圧政しなきゃいけないほどの価値もなければ人もいないとなればそれまでだが、それでも恨みや悪意が育つような環境よりはいいと俺は思う。
領主様はたまに傭兵や護衛としての仕事を俺らにくれる。
他の国みたいに町がしっかり整備されてるわけじゃないから町の外を出れば魔獣は身近だし、町の中でも野犬なんかがたまに暴れたりもする。
俺達にとっては当たり前だが、栄えてる他の国からすれば危険な環境らしく……そんな環境に慣れてない客人を俺達で護衛するって事だ。
今日の護衛対象は二人……マナリルから来た男女のコンビらしい。
「……というわけだ。君の事は信頼しているがいつものように失礼のないように頼むぞ」
相変わらず切れ長の目がたまらない美人な領主様に見惚れていたが、とりあえず最後の所は聞こえていた。
何度もやってる護衛の仕事だ。目的地は常世ノ国でこの国の港町まで行きたいらしいが問題ない。
元々山賊だった頃に比べれば俺と部下も丸くなった。そもそも荒んでたのも山賊やってたのも金が無かったからだ。あの領主様になってからは盗みなんてする必要も無い。それにあの美人の領主様とも顔を合わせられる。
ようやく手に入れた真っ当な人生だが……ちょい退屈に感じる時もたまにある。
「よろしくお願いします」
「よろしくお願いしますー」
俺達の前に現れたのは聞かされた通りの風貌の二人だった。
この国じゃ珍しい黒い髪の坊主と杖を突いた可愛らしいお嬢ちゃん。盲目なのか目をずっと閉じていた。
俺は咳払いをすると護衛団の長として握手をした。
「俺はシャルドー。こっから数日案内兼護衛を務めさせてもらうぜ」
「自分はアルム。こちらはベネッタです」
「シャルドーさん、それに他の皆さんも道中よろしくお願いしますー」
愛嬌のある喋り方に見た目も結構可愛いからか俺の部下はベネッタと名乗った嬢ちゃんに鼻の下を伸ばしていた。
俺はどちらかというとこのアルムと名乗った坊主のほうが気になった。
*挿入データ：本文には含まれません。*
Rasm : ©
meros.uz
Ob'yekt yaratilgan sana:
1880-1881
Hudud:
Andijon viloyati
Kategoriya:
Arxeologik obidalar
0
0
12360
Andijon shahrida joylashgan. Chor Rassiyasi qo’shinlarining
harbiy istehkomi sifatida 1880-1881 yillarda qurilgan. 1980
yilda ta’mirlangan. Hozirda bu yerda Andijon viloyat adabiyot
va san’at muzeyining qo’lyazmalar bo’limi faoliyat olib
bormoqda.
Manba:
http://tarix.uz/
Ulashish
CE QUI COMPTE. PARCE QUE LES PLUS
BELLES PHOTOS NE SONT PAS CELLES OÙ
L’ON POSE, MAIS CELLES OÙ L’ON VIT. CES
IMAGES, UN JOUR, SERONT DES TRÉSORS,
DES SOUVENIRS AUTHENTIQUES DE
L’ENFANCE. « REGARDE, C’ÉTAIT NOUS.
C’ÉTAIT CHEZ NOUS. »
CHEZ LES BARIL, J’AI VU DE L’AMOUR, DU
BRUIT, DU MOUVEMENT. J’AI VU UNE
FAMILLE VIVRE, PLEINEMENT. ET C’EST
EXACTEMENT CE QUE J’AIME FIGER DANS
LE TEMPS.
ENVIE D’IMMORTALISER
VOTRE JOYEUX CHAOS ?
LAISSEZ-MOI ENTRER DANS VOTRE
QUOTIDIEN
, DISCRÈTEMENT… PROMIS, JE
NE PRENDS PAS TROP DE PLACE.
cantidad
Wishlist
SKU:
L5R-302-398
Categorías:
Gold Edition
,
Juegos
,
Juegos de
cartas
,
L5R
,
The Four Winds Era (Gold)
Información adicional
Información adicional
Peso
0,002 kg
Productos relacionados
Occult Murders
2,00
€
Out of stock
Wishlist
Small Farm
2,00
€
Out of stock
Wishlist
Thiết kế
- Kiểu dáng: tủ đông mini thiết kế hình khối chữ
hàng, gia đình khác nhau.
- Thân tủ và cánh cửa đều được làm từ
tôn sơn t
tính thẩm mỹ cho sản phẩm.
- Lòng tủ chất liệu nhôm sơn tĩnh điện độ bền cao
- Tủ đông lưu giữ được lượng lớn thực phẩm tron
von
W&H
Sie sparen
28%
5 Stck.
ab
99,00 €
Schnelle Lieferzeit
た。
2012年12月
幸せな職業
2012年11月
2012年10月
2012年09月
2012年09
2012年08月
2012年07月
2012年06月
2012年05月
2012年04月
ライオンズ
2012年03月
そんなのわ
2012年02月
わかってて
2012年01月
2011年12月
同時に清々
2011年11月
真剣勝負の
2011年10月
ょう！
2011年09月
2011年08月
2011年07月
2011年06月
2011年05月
いかにも成人したての若造って感じだが佇まいに余裕を感じる。
だが何というか……危機感のないように見える二人だった。貴族カップルの道楽旅行って感じだろうか?
「では一週間よろしくお願いします」
他国の貴族は平民相手にふんぞり返ってるイメージだが、この二人はそんな事はなかった。
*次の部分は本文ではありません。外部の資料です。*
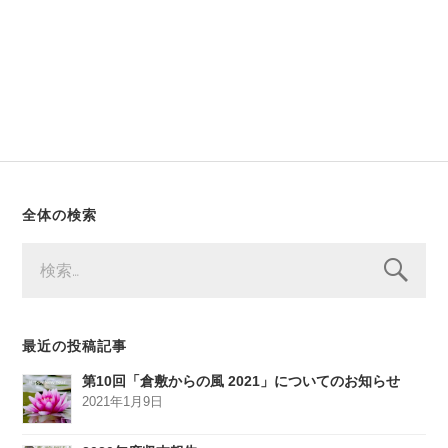
全体の検索
検
索:
最近の投稿記事
第10回「倉敷からの風 2021」についてのお知らせ
2021年1月9日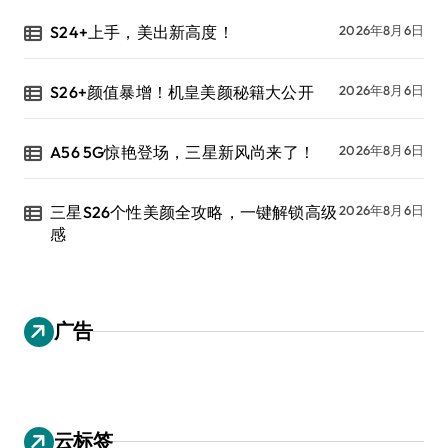
S24+上手，美出新高度！
2026年8月6日
S26+颜值暴增！机皇美颜秘籍大公开
2026年8月6日
A56 5G惊艳登场，三星新风尚来了！
2026年8月6日
三星S26个性美颜全攻略，一键解锁高级
2026年8月6日
感
广告
云标签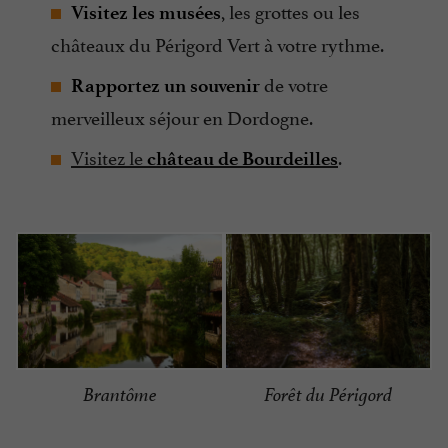
, les grottes ou les
Visitez les musées
châteaux du Périgord Vert à votre rythme.
de votre
Rapportez un souvenir
merveilleux séjour en Dordogne.
Visitez le
.
château de Bourdeilles
Brantôme
Forêt du Périgord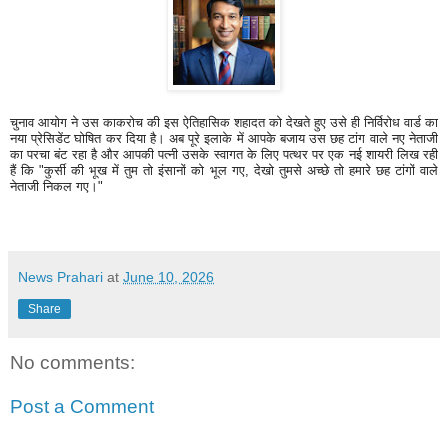
चुनाव आयोग ने उस काकरोच की इस ऐतिहासिक शहादत को देखते हुए उसे ही निर्विरोध वार्ड का
नया प्रेसिडेंट घोषित कर दिया है। अब पूरे इलाके में आपके बजाय उस छह टांग वाले नए नेताजी
का परचा बंट रहा है और आपकी पत्नी उसके स्वागत के लिए पत्थर पर एक नई शायरी लिख रही
हैं कि "कुर्सी की भूख में तुम तो इंसानों को भूल गए, देखो तुमसे अच्छे तो हमारे छह टांगों वाले
नेताजी निकल गए।"
News Prahari
at
June 10, 2026
Share
No comments:
Post a Comment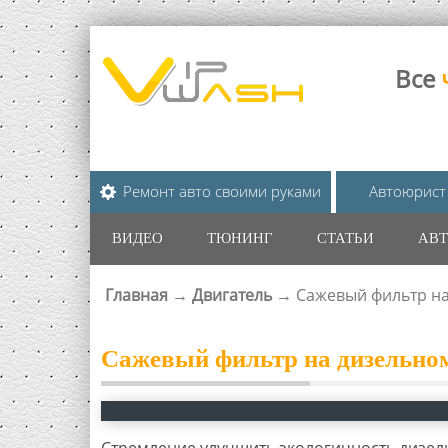
Все
Ремонт авто своими руками
Автоюрист
ВИДЕО
ТЮНИНГ
СТАТЬИ
АВТ
Главная
→
Двигатель
→
Сажевый фильтр на
ВЫ ЗДЕСЬ
Сажевый фильтр на дизельном
Стремление улучшить экологичность дизел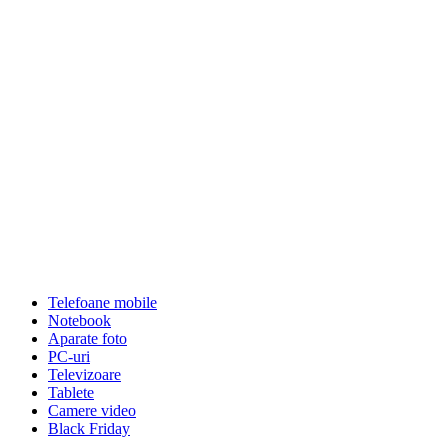
Telefoane mobile
Notebook
Aparate foto
PC-uri
Televizoare
Tablete
Camere video
Black Friday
耳にタコができるほど聞かされるような財力自慢も権力自慢も全くしない。
ベネッタって女のほうは俺達がする馬の世話なんかも手伝ってくれたり、アルムって男のほうは食える山菜を摘んできてくれたり、なんなら逆に俺達の話まで聞いてくれる始末だ。
「俺達は昔、山賊なんてやってたけど今じゃ領主様のおかげで真っ当な人間になれててよ……町だってそりゃこれからだが徐々に便利になってるし……」
「エメスレルダ様の話は少しだけ聞いています。町を見ましたが賑わいだけならマナリルと遜色ないかと」
「うんうん、外から来たボク達にもとても親切にしてくれましたしー……いい町でした」
「だろう!? マナリルの人から見てもいい町ならそりゃ自信もつくってもんだ……偉そうな事言って別に何もやってないんですけどね! あははは!」
二日目の夜にはもう焚火の周りで囲んで俺や部下達と談笑するのが当たり前になっちまった。
俺達を下賤な連中とか言って馬車の中に籠る貴族だっていた中……この二人は俺達が元山賊って事も気にしていないようだった。
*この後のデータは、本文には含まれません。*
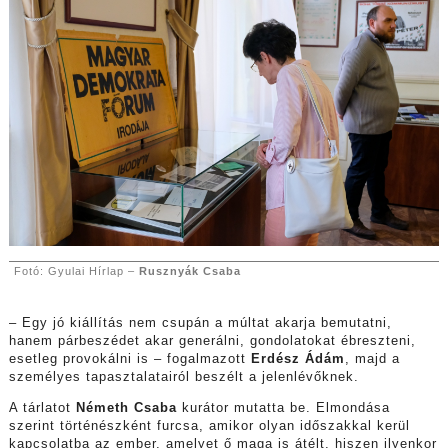
Fotó: Gyulai Hírlap –
Rusznyák Csaba
– Egy jó kiállítás nem csupán a múltat akarja bemutatni,
hanem párbeszédet akar generálni, gondolatokat ébreszteni,
esetleg provokálni is – fogalmazott
Erdész Ádám
, majd a
személyes tapasztalatairól beszélt a jelenlévőknek.
A tárlatot
Németh Csaba
kurátor mutatta be. Elmondása
szerint történészként furcsa, amikor olyan időszakkal kerül
kapcsolatba az ember, amelyet ő maga is átélt, hiszen ilyenkor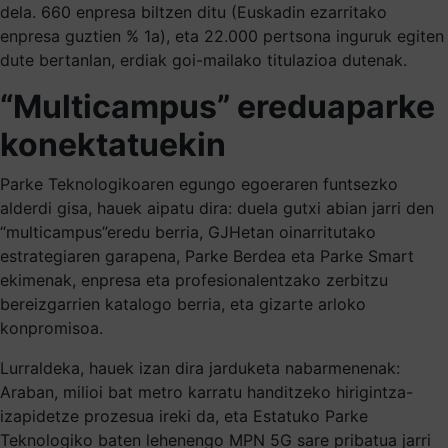
dela. 660 enpresa biltzen ditu (Euskadin ezarritako
enpresa guztien % 1a), eta 22.000 pertsona inguruk egiten
dute bertanlan, erdiak goi-mailako titulazioa dutenak.
“Multicampus” ereduaparke
konektatuekin
Parke Teknologikoaren egungo egoeraren funtsezko
alderdi gisa, hauek aipatu dira: duela gutxi abian jarri den
“multicampus”eredu berria, GJHetan oinarritutako
estrategiaren garapena, Parke Berdea eta Parke Smart
ekimenak, enpresa eta profesionalentzako zerbitzu
bereizgarrien katalogo berria, eta gizarte arloko
konpromisoa.
Lurraldeka, hauek izan dira jarduketa nabarmenenak:
Araban, milioi bat metro karratu handitzeko hirigintza-
izapidetze prozesua ireki da, eta Estatuko Parke
Teknologiko baten lehenengo MPN 5G sare pribatua jarri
領主様を信頼しきっているお人好しなのかそれともこの二人が大物なのか。
ミスったのは出発から五日目の夜だった。
後二日で目的地まで到着、俺達の仕事も完了。
今日までに俺達はすっかり打ち解けていて、こんな楽で気持ちがいい仕事は久しぶりだ。
俺達みたいな奴等にもフレンドリーに接してくれる二人と仲が良くなったと油断してしまったんだと思う。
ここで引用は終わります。